Darin würden Postbeamte aus dem gehobenen Dienst aufgerufen, für sechs bis zwölf Monate freiwillig zum Bamf zu wechseln, berichtet das Blatt. Dafür bekämen sie eine Brutto-Zulage von 119,05 Euro monatlich. Erwartet würden Konfliktfähigkeit und die Bereitschaft zum Schichtdienst zwischen sieben Uhr und 22 Uhr. Bevor die Postbeamten über Asylanträge entscheiden, sollten sie eine Schulung im Bamf-Qualifizierungszentrum bekommen.

Burkhard Lischka, innenpolitischer Sprecher der SPD-Fraktion, lobt das Vorgehen: "Es geht nicht um Postboten, sondern um Verwaltungsbeamte. Das ist nicht anrüchig. Entscheidend ist, dass ab Mai wirklich alle 7300 Bamf-Stellen und vor allem die 1800 Entscheider-Stellen besetzt sind. Nur so können die Asylverfahren endlich kürzer werden." Bamf-Chef Frank-Jürgen Weise hatte im Innenausschuss des Bundestags zugesagt, bis Ende April alle offenen Stellen zu besetzen.

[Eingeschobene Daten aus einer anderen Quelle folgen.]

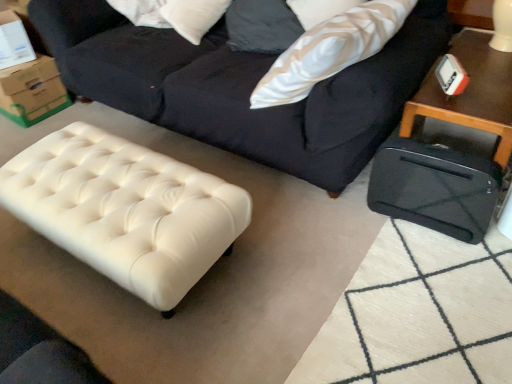 Question: Is the position of green cardboard box at upper left more distant than that of white textured pillow at upper right?

Choices:
 (A) yes
 (B) no

Answer: (A)

Question: Is there a large distance between green cardboard box at upper left and white textured pillow at upper right?

Choices:
 (A) yes
 (B) no

Answer: (A)

Question: Would you say green cardboard box at upper left contains white textured pillow at upper right?

Choices:
 (A) no
 (B) yes

Answer: (A)

Question: Does green cardboard box at upper left have a larger size compared to white textured pillow at upper right?

Choices:
 (A) yes
 (B) no

Answer: (B)

Question: From the image's perspective, is green cardboard box at upper left over white textured pillow at upper right?

Choices:
 (A) yes
 (B) no

Answer: (B)

Question: From a real-world perspective, is white textured pillow at upper right positioned above or below black plastic suitcase at right, arranged as the second table when viewed from the left?

Choices:
 (A) above
 (B) below

Answer: (A)

Question: Is white textured pillow at upper right spatially inside black plastic suitcase at right, arranged as the second table when viewed from the left, or outside of it?

Choices:
 (A) inside
 (B) outside

Answer: (B)

Question: From the image's perspective, is white textured pillow at upper right above or below black plastic suitcase at right, the 1th table when ordered from right to left?

Choices:
 (A) below
 (B) above

Answer: (B)

Question: Considering the positions of point (370, 18) and point (498, 119), is point (370, 18) closer or farther from the camera than point (498, 119)?

Choices:
 (A) closer
 (B) farther

Answer: (B)

Question: Looking at the image, does white textured pillow at upper right seem bigger or smaller compared to dark blue fabric studio couch at upper center?

Choices:
 (A) small
 (B) big

Answer: (A)

Question: Is white textured pillow at upper right taller or shorter than dark blue fabric studio couch at upper center?

Choices:
 (A) tall
 (B) short

Answer: (B)

Question: From the image's perspective, is white textured pillow at upper right located above or below dark blue fabric studio couch at upper center?

Choices:
 (A) above
 (B) below

Answer: (A)

Question: Is white textured pillow at upper right situated inside dark blue fabric studio couch at upper center or outside?

Choices:
 (A) inside
 (B) outside

Answer: (A)

Question: Looking at the image, does white leather ottoman at lower left, marked as the 1th table in a left-to-right arrangement, seem bigger or smaller compared to black plastic suitcase at right, the 1th table when ordered from right to left?

Choices:
 (A) big
 (B) small

Answer: (A)

Question: From a real-world perspective, relative to black plastic suitcase at right, arranged as the second table when viewed from the left, is white leather ottoman at lower left, marked as the 1th table in a left-to-right arrangement, vertically above or below?

Choices:
 (A) below
 (B) above

Answer: (A) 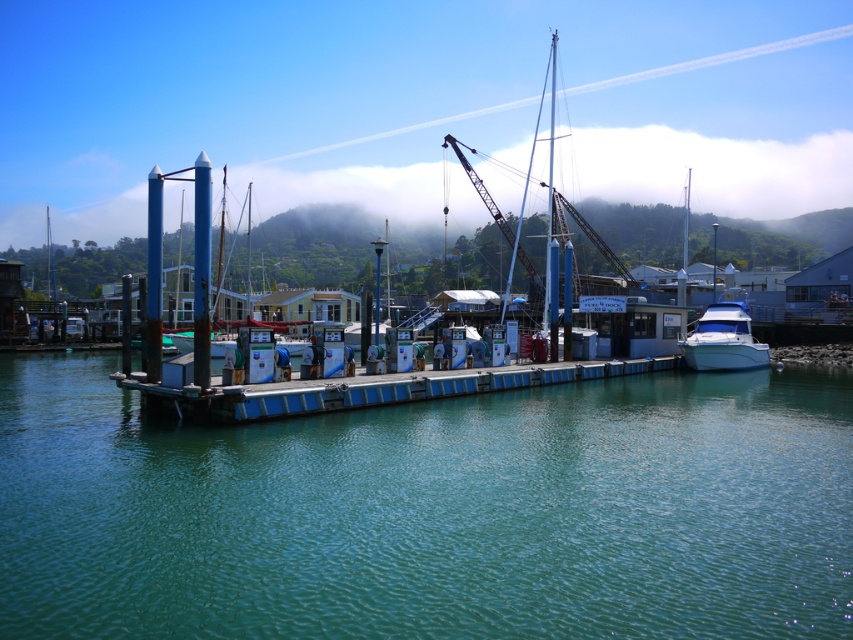 From the picture: You are standing at the edge of the marina and want to walk towards the point labeled point (282, 572). Will you pass by point (117, 214) before reaching your destination?

Yes, because point (282, 572) is in front of point (117, 214), so you will pass point (117, 214) on your way there.

You are standing at the edge of the marina and want to reach the blue painted wood dock at center. According to the coordinates provided, in which direction should you walk from your current position to reach it?

The blue painted wood dock at center is located at coordinates point (367,390). Since you are at the edge of the marina, you should walk towards the center of the image to reach it.

Looking at this image, you are a drone operator trying to capture the marina scene. Your drone has a limited flight altitude of 10 meters. Considering the height difference between the teal glossy water at center and the foggy misty hillside at upper center, will your drone be able to fly over both objects without exceeding its altitude limit?

The teal glossy water at center has a lesser height compared to the foggy misty hillside at upper center. Since the drone can only fly up to 10 meters, it depends on the actual heights of both objects. If the hillside exceeds 10 meters, the drone cannot fly over it, but it can still fly over the water if it is below 10 meters. However, without specific measurements, we cannot confirm if both are within the limit. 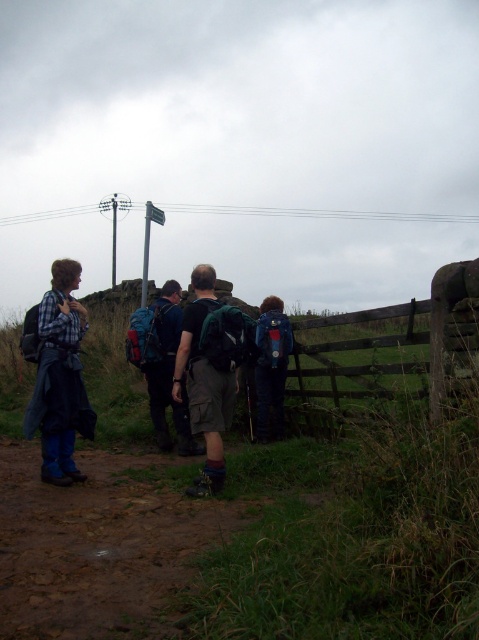 You are a hiker who wants to place a map marker on the exact center of the image. The map coordinates are given as a grid from 0 to 1 in both x and y directions. Where should you place the marker relative to the green canvas backpack at center?

The green canvas backpack at center is already positioned at the exact center coordinates of the image at point (208, 372), so the map marker should be placed there.

You are a hiker trying to locate your gear. You have a green canvas backpack at center and a green fabric backpack at center. Which one is positioned to the right?

The green canvas backpack at center is to the right of the green fabric backpack at center.

You are a hiker trying to decide which backpack to take from the two green ones at center. The green canvas backpack at center and the green fabric backpack at center are both available. Which one has a smaller height?

The green canvas backpack at center is shorter than the green fabric backpack at center, so the green canvas backpack at center has a smaller height. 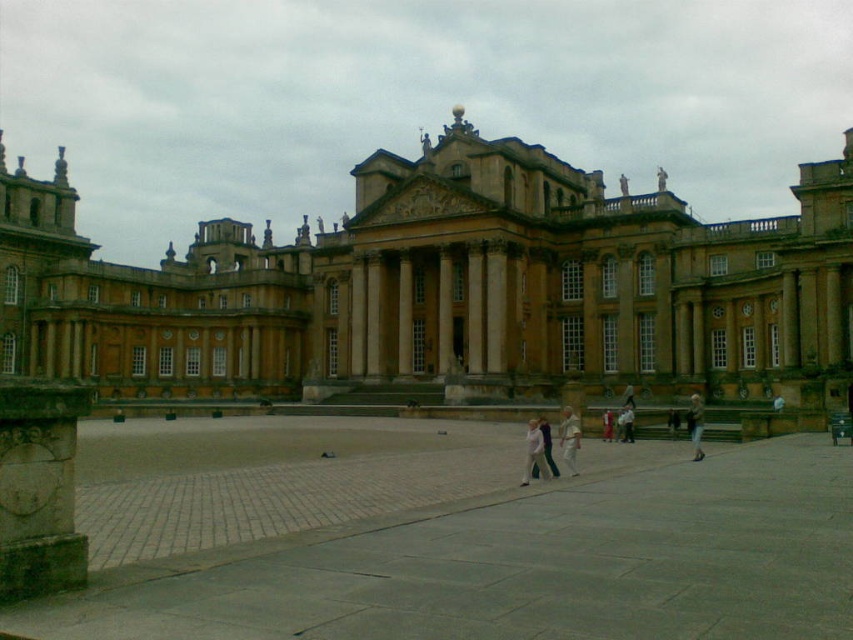 You are attending a formal event and see both the light beige fabric dress at center and the light beige fabric pants at center in the grand historic building. Which clothing item is closer to you?

The light beige fabric dress at center is closer to you because it is in front of the light beige fabric fabric pants at center.

You are an architect visiting this historic building and need to compare the height of the carved stone pillar at lower left and the light beige fabric dress at center. Which object is taller?

The carved stone pillar at lower left is taller than the light beige fabric dress at center. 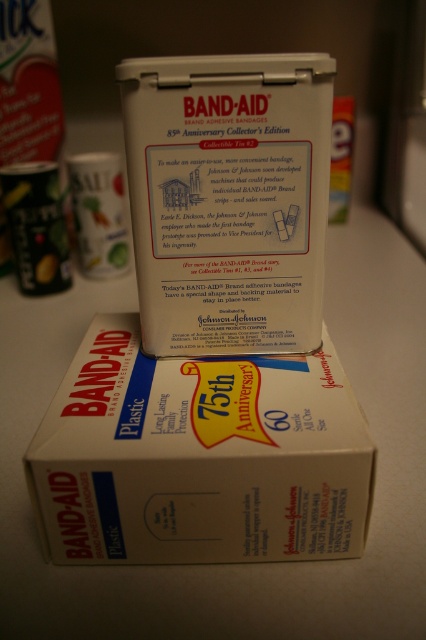 Question: Is white plastic box at center bigger than white matte tin at upper center?

Choices:
 (A) yes
 (B) no

Answer: (A)

Question: Can you confirm if white plastic box at center is bigger than white matte tin at upper center?

Choices:
 (A) no
 (B) yes

Answer: (B)

Question: Which of the following is the farthest from the observer?

Choices:
 (A) (176, 493)
 (B) (167, 308)

Answer: (B)

Question: Among these points, which one is nearest to the camera?

Choices:
 (A) (296, 234)
 (B) (261, 369)

Answer: (A)

Question: In this image, where is white plastic box at center located relative to white matte tin at upper center?

Choices:
 (A) right
 (B) left

Answer: (B) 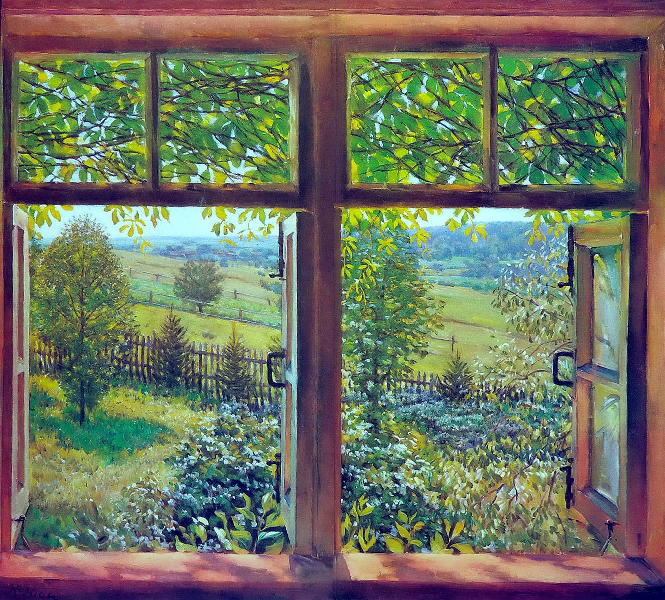 The image size is (665, 600). Identify the location of black latch. (569, 272), (568, 486), (274, 471), (281, 265). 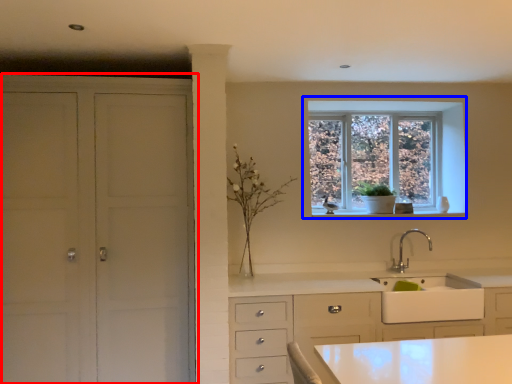 Question: Which of the following is the closest to the observer, cupboard (highlighted by a red box) or window (highlighted by a blue box)?

Choices:
 (A) cupboard
 (B) window

Answer: (A)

Wohnortpflicht für anerkannte Flüchtlinge?

Innenminister Thomas de Maizière (CDU) will anerkannten Flüchtlingen für eine bestimmte Zeit ihren Wohnort vorschreiben. Er halte eine Wohnortzuweisung für Flüchtlinge für "dringend geboten, um Ballungsräume von den Risiken einer Ghettobildung zu entlasten", sagte der Minister der Welt am Sonntag.

Bauministerin Barbara Hendricks (SPD) äußerte Unterstützung für den Vorschlag. Eine Wohnortzuweisung für einen gewissen Zeitraum könne ein sinnvolles, ergänzendes Instrument sein, wenn es richtig ausgestaltet sei. Dabei sollte die Situation auf dem Wohnungsmarkt der jeweiligen Bundesländer eine wichtige Rolle spielen.

Auch der stellvertretende Unions-Fraktionsvorsitzende Thomas Strobl (CDU) unterstützte de Maizière. Er sagte der Zeitung: "Integration funktioniert nicht, wenn sich Ghettos bilden." Große Städte dürften zudem nicht überfordert werden. Ausnahmen könne es nur geben, "wenn am Wunsch-Wohnort zwei Dinge vorhanden sind: ein existenzsichernder Arbeitsplatz und eine eigene Wohnung".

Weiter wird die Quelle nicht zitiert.